Но, прошу прощения, я опять отвлекся. После первого самостоятельного полета еще пару смен я летал, не выходя за отклонения оценки «хорошо». А потом произошло следующее. В трех полетах по кругу с конвейера я выполнил посадки с таким перелетом, что, как говорится, «мама, не горюй!», один в один в середине ВПП. После первой посадки думал, что руководитель полетов не разрешит взлет, но все-таки доложил на всякий случай: «715 – конвейер» (не забыл еще свой первый позывной). РП взлет разрешил – благо, полоса длинная. В последующих двух полетах то же самое. До сих пор вспоминаю эти посадки, почему-то никак не мог снизить Элку в точку начала выравнивания. Заруливая на стоянку, я, конечно, предполагал, что ничего хорошего не услышу от своего летчика-инструктора. Но Захаров был в воздухе, и встретил меня, нехотя вылезающего из кабины, майор Антошин. Боже! До сих пор помню до мелочей разбор полетов. Дословно передавать не стану. Смысл его заключался в посыпавшихся на меня вопросах, на которые я не мог ответить, во-первых, потому что не знал, что отвечать. А во-вторых, Антошин просто не давал мне вставить слова между своими вопросами типа «Что, зазнался? Первым вылетел? Летчиком стал? Готовиться к полету не обязательно?». Помахал передо мной кислородной маской (летчики знают, как это делается) и пошел прочь – глаза бы его меня не видели! В общем, я был посрамлен, но этот урок даром не прошел – в дальнейшем все полеты до завершения курса летной подготовки на самолете Л-29 были выполнены с хорошим и отличным качеством. А вот курьезы иногда случались. Впрочем, сильно сомневаюсь, что есть летчики, не попадавшие в курьезные ситуации.
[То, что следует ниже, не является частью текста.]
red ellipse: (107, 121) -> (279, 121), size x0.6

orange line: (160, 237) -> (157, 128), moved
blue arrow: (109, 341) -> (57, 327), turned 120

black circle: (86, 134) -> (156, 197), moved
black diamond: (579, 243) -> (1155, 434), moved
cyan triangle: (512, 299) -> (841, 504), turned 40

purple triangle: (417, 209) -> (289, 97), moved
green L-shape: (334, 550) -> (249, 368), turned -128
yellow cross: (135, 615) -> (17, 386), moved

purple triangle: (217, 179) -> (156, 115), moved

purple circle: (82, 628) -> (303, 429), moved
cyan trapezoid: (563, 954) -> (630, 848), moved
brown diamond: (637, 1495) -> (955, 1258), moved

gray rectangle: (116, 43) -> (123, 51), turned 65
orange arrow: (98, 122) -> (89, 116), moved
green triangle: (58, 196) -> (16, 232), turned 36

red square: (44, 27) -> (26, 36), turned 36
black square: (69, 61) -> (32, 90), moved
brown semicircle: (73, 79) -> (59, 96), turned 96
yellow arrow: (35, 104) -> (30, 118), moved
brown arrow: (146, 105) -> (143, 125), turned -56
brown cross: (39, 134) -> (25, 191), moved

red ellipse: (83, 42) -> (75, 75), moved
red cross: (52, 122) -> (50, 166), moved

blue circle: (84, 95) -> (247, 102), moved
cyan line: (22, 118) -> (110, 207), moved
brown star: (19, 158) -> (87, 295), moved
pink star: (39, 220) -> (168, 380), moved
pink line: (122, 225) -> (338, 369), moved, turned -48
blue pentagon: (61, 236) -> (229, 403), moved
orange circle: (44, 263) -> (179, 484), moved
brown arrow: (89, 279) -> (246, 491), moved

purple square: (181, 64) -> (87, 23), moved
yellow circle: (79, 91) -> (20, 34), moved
Один из таких курьезов, произошедший через несколько дней после описываемых событий, врезался в память на всю жизнь. Очередная летная смена. Погода – не очень. Синоптик на предполетных указаниях дал прогноз грозового положения на вторую половину смены. Но мы всё еще оттачивали взлет и посадку при полетах по кругу, так что в случае резкого ухудшения метеоусловий всех курсантов, находившихся в воздухе, легко можно было вовремя посадить. К середины смены прогноз синоптика начал оправдываться, грозовые облака медленно, но уверенно окружали аэродром. И как раз в это время у меня была запланирована заправка, как обычно, с тремя полетами по кругу. Разумеется, с конвейера. Взлетел я вовремя, согласно плановой таблице. Сразу после посадки запросил конвейер, но в этот момент в наушниках шлемофона раздался треск, и я услышал только окончание команды РП, вроде как «…шаю». Ну, разумеется, я понял так, как и должен был понять: «Разрешаю!». Обороты максимальные, взлетаю, но уже при полете от второго разворота к третьему чувствую, будто бы что-то не то, а что конкретно, до меня не доходит. Выполняю вторую посадку, запрашиваю конвейер, и опять в наушниках треск и какая-то невнятная команда РП, которую, естественно, я воспринимаю, как очень мне нужную: «Разрешаю!». Надо сказать, что радиотехническое оборудование в то время как бортовое, так и наземное, было древнее древнего, аэродром функционировал первый год, много еще было недостроя, в том числе отсутствовал стационарный КДП – руководство полетами осуществлялось со специально оборудованного автомобиля. Отсюда и качество связи, да еще и воздух был наэлектризован вследствие приближения грозовой облачности. То есть, читатель, по-видимому, уже догадался, что после первой посадки РП запретил мне взлет с конвейера, после второй аналогично, чего я не услышал. И только в третьем полете, когда увидел сверкающие молнии на фоне стремительно приближающейся к аэродрому черной облачности, я, наконец, сообразил, что в воздухе никого нет, кроме меня. Все давно уже на земле. Но то, что взлетал без разрешения, еще не осознал. После заруливания на стоянку увидел подходивших к самолету своего инструктора и командира звена, который не то, чтобы смеялся. Он хохотал. Не дав возможности мне доложить о выполненных полетах, Антошин спросил:
– Исаев, ты обалдел, что ли? Почему взлетал без разрешения? Тебя вся эскадрилья заждалась!
Уже не помню, что я ответил в свое оправдание, но в масштабе эскадрильи, к моему удивлению и несказанной радости, никаких разборок этого вопиющего нарушения не произошло, не говоря уже о наказании виновника. И это сущая правда. Хотите – верьте, хотите – нет.